The click had been too loud, Cook realised. It was a click he recognised. A sound that had become a part of him. A Webley revolver being cocked, the hammer pulled back, ready to fire.
‘What’s going on here?’ a voice said, from the darkness.
74
Thin shards of moonlight illuminated the man. He wore a black trenchcoat, and the brim of his hat kept his face in shadow. Not that it mattered, of course. The gun in his hand was all the information Cook needed.
‘You’re trespassing,’ the man said. ‘Give me one reason why I shouldn’t shoot you both.’
Reynolds stepped forward, and Cook heard the snick of his knife. Cook put his hand on Reynolds’s arm, holding him back. Hard enough to control a situation with an armed assailant. Harder when you’ve got someone else to deal with, even if he’s on your side.
‘ARP,’ Cook said. ‘Your shelter’s not up to standard.’
‘You’re with that girl at the hotel,’ the man said. Cook felt Reynolds move, and he tightened his grip on his arm. Not yet, he wanted to communicate.
Cook scanned the house in the distance. Was the man alone, or had he brought help? He’d seen a movement in the shadows.
‘I’m going to call the police,’ the man said.

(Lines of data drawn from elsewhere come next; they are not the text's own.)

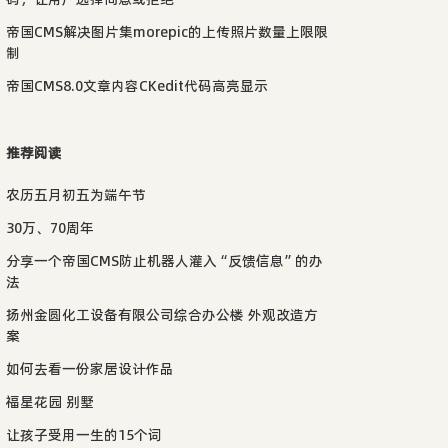
帝国CMS解决图片集morepic的上传照片数量上限限
制
帝国CMS8.0文章内容CKedit代码高亮显示
推荐阅读
农历五月初五为端午节
30万、70周年
分享一个帝国CMS防止机器人灌入“反馈信息”的办
法
扬州金圆化工设备有限公司综合办公楼 外观改造方
案
如何去看一份家居设计作品
福星花园 别墅
让孩子受用一生的15个词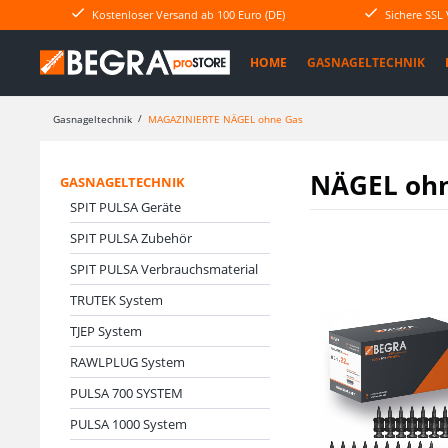
Kostenloser Versand ab 100 Euro (DE)
Sichere SSL
HOME
GASNAGELTECHNIK
Gasnageltechnik
MAGAZINIERTE NÄGEL ohne Gas
NÄGEL oh
GASNAGELTECHNIK
SPIT PULSA Geräte
SPIT PULSA Zubehör
SPIT PULSA Verbrauchsmaterial
TRUTEK System
TJEP System
RAWLPLUG System
PULSA 700 SYSTEM
PULSA 1000 System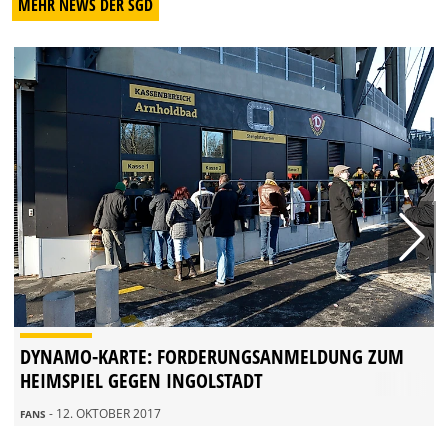
MEHR NEWS DER SGD
DYNAMO-KARTE: FORDERUNGSANMELDUNG ZUM
HEIMSPIEL GEGEN INGOLSTADT
- 12. OKTOBER 2017
FANS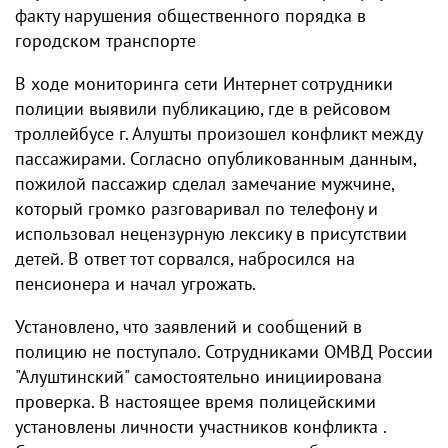
факту нарушения общественного порядка в
городском транспорте
В ходе мониторинга сети Интернет сотрудники
полиции выявили публикацию, где в рейсовом
троллейбусе г. Алушты произошел конфликт между
пассажирами. Согласно опубликованным данным,
пожилой пассажир сделал замечание мужчине,
который громко разговаривал по телефону и
использовал нецензурную лексику в присутствии
детей. В ответ тот сорвался, набросился на
пенсионера и начал угрожать.
Установлено, что заявлений и сообщений в
полицию не поступало. Сотрудниками ОМВД России
"Алуштинский" самостоятельно инициирована
проверка. В настоящее время полицейскими
установлены личности участников конфликта .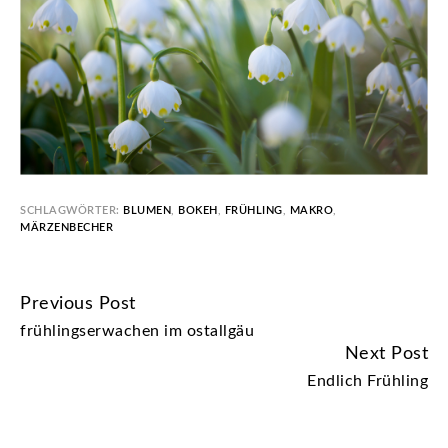
SCHLAGWÖRTER:
BLUMEN
,
BOKEH
,
FRÜHLING
,
MAKRO
,
MÄRZENBECHER
Previous Post
CONTINUE
frühlingserwachen im ostallgäu
READING
Next Post
Endlich Frühling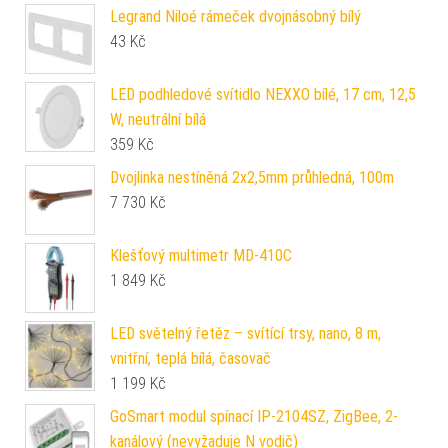
Legrand Niloé rámeček dvojnásobný bílý
43
Kč
LED podhledové svítidlo NEXXO bílé, 17 cm, 12,5
W, neutrální bílá
359
Kč
Dvojlinka nestíněná 2x2,5mm průhledná, 100m
7 730
Kč
Klešťový multimetr MD-410C
1 849
Kč
LED světelný řetěz – svítící trsy, nano, 8 m,
vnitřní, teplá bílá, časovač
1 199
Kč
GoSmart modul spínací IP-2104SZ, ZigBee, 2-
kanálový (nevyžaduje N vodič)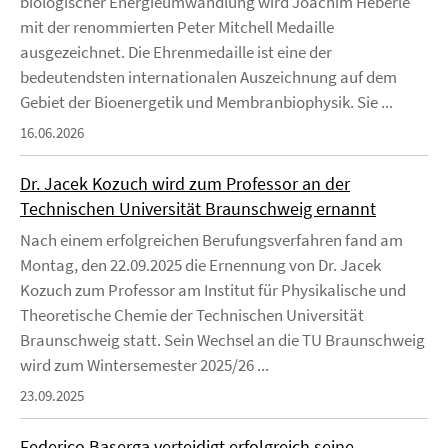
biologischer Energieumwandlung wird Joachim Heberle
mit der renommierten Peter Mitchell Medaille
ausgezeichnet. Die Ehrenmedaille ist eine der
bedeutendsten internationalen Auszeichnung auf dem
Gebiet der Bioenergetik und Membranbiophysik. Sie ...
16.06.2026
Dr. Jacek Kozuch wird zum Professor an der
Technischen Universität Braunschweig ernannt
Nach einem erfolgreichen Berufungsverfahren fand am
Montag, den 22.09.2025 die Ernennung von Dr. Jacek
Kozuch zum Professor am Institut für Physikalische und
Theoretische Chemie der Technischen Universität
Braunschweig statt. Sein Wechsel an die TU Braunschweig
wird zum Wintersemester 2025/26 ...
23.09.2025
Federico Baserga verteidigt erfolgreich seine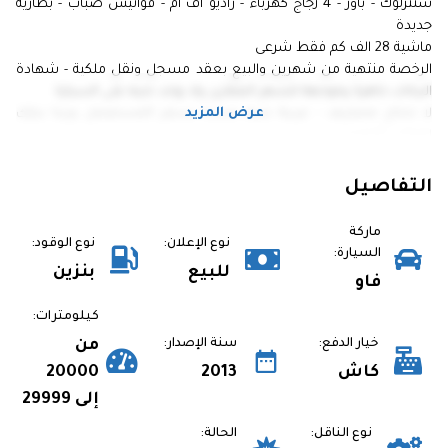
سنترلوك - باور - 4 زجاج كهرباء - راديو اف ام - فوانيس ضباب - بطارية
جديدة
ماشية 28 الف كم فقط شرعى
الرخصة منتهية من شهرين والبيع بعقد مسجل ونقل ملكية - شهادة
البيانات جاهزة وموجهة للشهر العقارى ولا يوجد جنيه على السيارة
عرض المزيد
لا تحتاج مصاريف - عربية شبه جديدة بسعر المستعمل وربنا يبارك
لصاحب النصيب
مطلوب 225 الف
الاتصال للجادين
التفاصيل
برجاء احضار فنى فى المعاينة لعدم اضاعة الوقت
ماركة
نوع الإعلان:
نوع الوقود:
01005461288
السيارة:
للبيع
بنزين
فاو
كيلومترات:
خيار الدفع:
سنة الإصدار:
من
كاش
2013
20000
إلى 29999
نوع الناقل:
الحالة: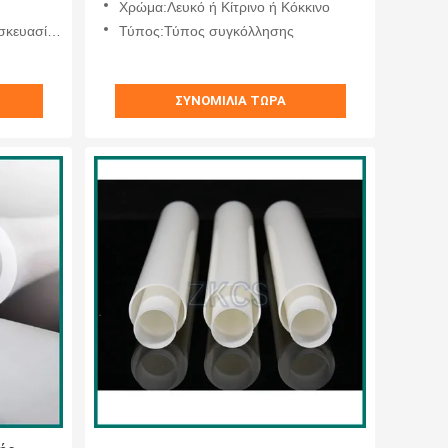
Χρώμα:Λευκό ή Κίτρινο ή Κόκκινο
τοφυλακίου
Τύπος:Τύπος συγκόλλησης
ΣΥΝΟΜΙΛΊΑ ΤΏΡΑ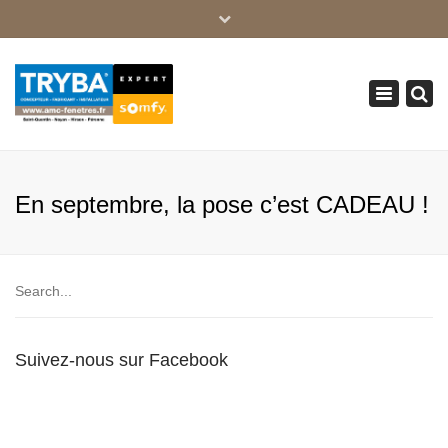
×
03 23 05 35 74
Toggle
serviceclient@amc-fenetres.fr
navigation
En septembre, la pose c’est CADEAU !
Suivez-nous sur Facebook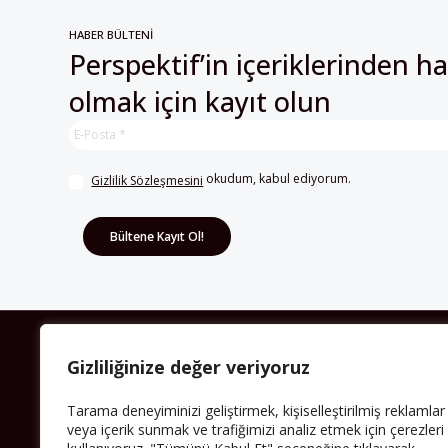
HABER BÜLTENİ
Perspektif’in içeriklerinden h
olmak için kayıt olun
 okudum, kabul ediyorum.
Gizlilik Sözleşmesini
HAKKIMIZDA
Gizliliğinize değer veriyoruz
Avrupa’ya işçi göçü yarım asrı ardında bırakırken
Tarama deneyiminizi geliştirmek, kişiselleştirilmiş reklamlar
Müslümanlar da bulundukları ülkelerde kalıcı hâle
geldiler. Bu durum “vatan”, “aidiyet”, “İslam” ve “Avrupa”
veya içerik sunmak ve trafiğimizi analiz etmek için çerezleri
gibi birçok kavramın çift taraflı olarak sorgulanmasına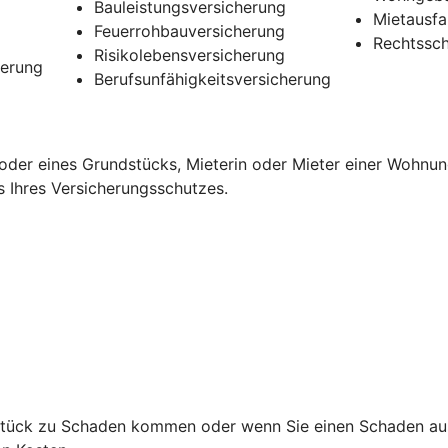
Bauleistungsversicherung
Mietausfa
Feuerrohbauversicherung
Rechtssch
Risikolebensversicherung
herung
Berufsunfähigkeitsversicherung
oder eines Grundstücks, Mieterin oder Mieter einer Wohnun
s Ihres Versicherungsschutzes.
ndstück zu Schaden kommen oder wenn Sie einen Schaden au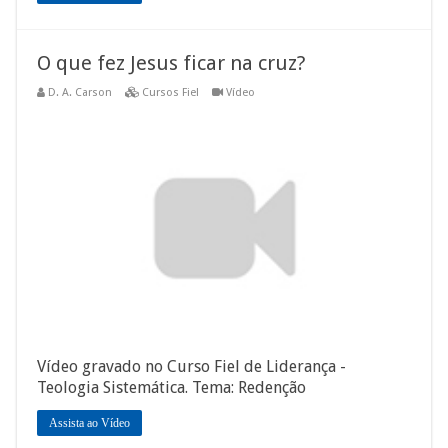
O que fez Jesus ficar na cruz?
D. A. Carson
Cursos Fiel
Vídeo
Vídeo gravado no Curso Fiel de Liderança -
Teologia Sistemática. Tema: Redenção
Assista ao Vídeo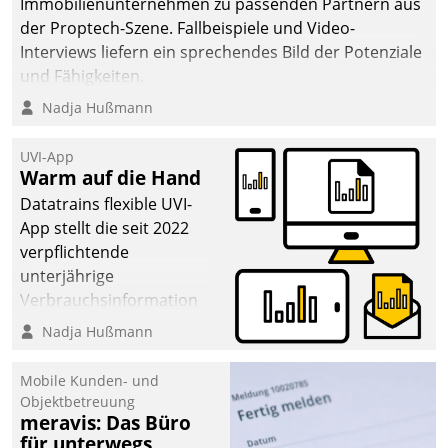
Immobilienunternehmen zu passenden Partnern aus
der Proptech-Szene. Fallbeispiele und Video-
Interviews liefern ein sprechendes Bild der Potenziale
und Fähigkeiten.
Nadja Hußmann
UVI-App
Warm auf die Hand
Datatrains flexible UVI-
App stellt die seit 2022
verpflichtende
unterjährige
Verbrauchsinformation
schnell, zuverlässig und
Nadja Hußmann
leicht bekömmlich bereit:
Die monatlichen
Mobile Kunden- und
Mitteilungen zum
Objektbetreuung
meravis: Das Büro
Heizungs- und
für unterwegs
Wasserverbrauch gehen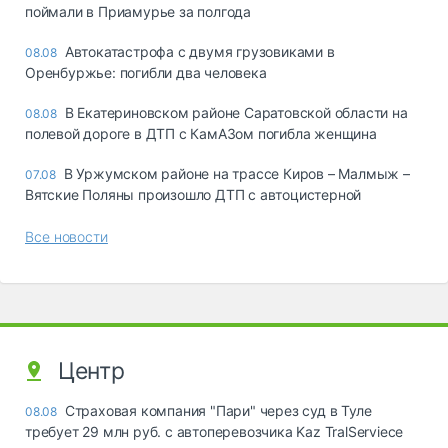
поймали в Приамурье за полгода
Автокатастрофа с двумя грузовиками в
08.08
Оренбуржье: погибли два человека
В Екатериновском районе Саратовской области на
08.08
полевой дороге в ДТП с КамАЗом погибла женщина
В Уржумском районе на трассе Киров – Малмыж –
07.08
Вятские Поляны произошло ДТП с автоцистерной
Все новости
Центр
Страховая компания "Пари" через суд в Туле
08.08
требует 29 млн руб. с автоперевозчика Kaz TralServiece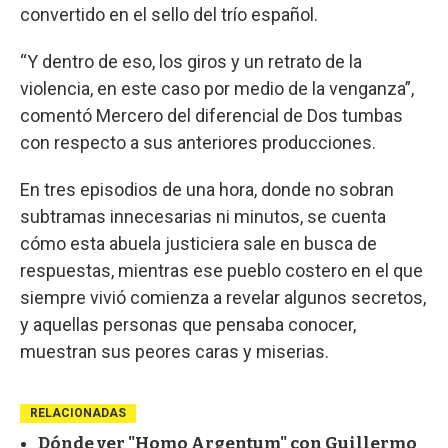
convertido en el sello del trío español.
“Y dentro de eso, los giros y un retrato de la
violencia, en este caso por medio de la venganza”,
comentó Mercero del diferencial de Dos tumbas
con respecto a sus anteriores producciones.
En tres episodios de una hora, donde no sobran
subtramas innecesarias ni minutos, se cuenta
cómo esta abuela justiciera sale en busca de
respuestas, mientras ese pueblo costero en el que
siempre vivió comienza a revelar algunos secretos,
y aquellas personas que pensaba conocer,
muestran sus peores caras y miserias.
RELACIONADAS
Dónde ver "Homo Argentum" con Guillermo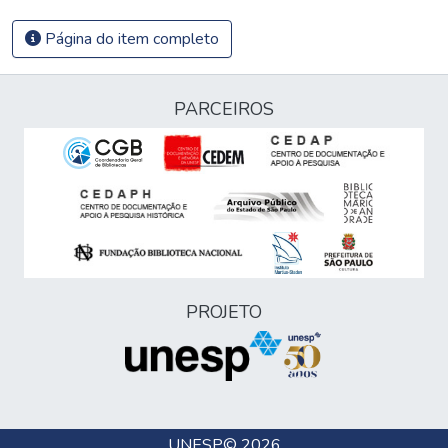
Página do item completo
PARCEIROS
PROJETO
UNESP
© 2026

‘Please do,’ Cook said. ‘You can explain who you are when they arrive.’
The man was silent.
‘You’ve got no more right to be here than we do,’ Cook said. ‘You’re a fraud. Ruby knew it. That’s why you got rid of her. You’re squatting here, playing the part of the countrygent in town for a few days. Trying your luck with the heiresses at the Empire.’
Cook took a step towards the gun. If he could get close enough, he could spring into action.
But the man stepped back.
‘You’re not ARP,’ he said.
‘What have you done with her?’ Reynolds asked.
‘Who?’
‘Ruby,’ Cook said. ‘She saw through your cover story, so you brought her back here.’
‘You’ve got her gas mask,’ Reynolds said.
‘Her gas mask?’ the man asked, like he was putting two and two together. ‘Her?’
Cook inched forwards. He could see the man was thinking, his attention drifting. He’d be thinking about the hotel bar. The young woman he’d been chatting up.
Cook readied himself for the lunge forwards. Grab the arm with the gun. Twist it away.
‘Open the shelter,’ Reynolds demanded.
The man raised the gun to Cook’s head.
‘I suppose you’re going to make me?’ he said.
‘I promise you one thing,’ Reynolds said. ‘If you’ve harmed a hair on her head, you and me are going to have words. No police needed. Just the two of us, until one of us has stopped breathing.’
The man swung the gun towards Reynolds.
Cook took his chance. He hurled himself forwards, rugby-tackling the man, shoulders around the thighs, wrapping him tight, using his weight to push him over.
The man got Cook with a lucky blow to the head, hard enough to jar Cook’s teeth. He felt blood in his mouth.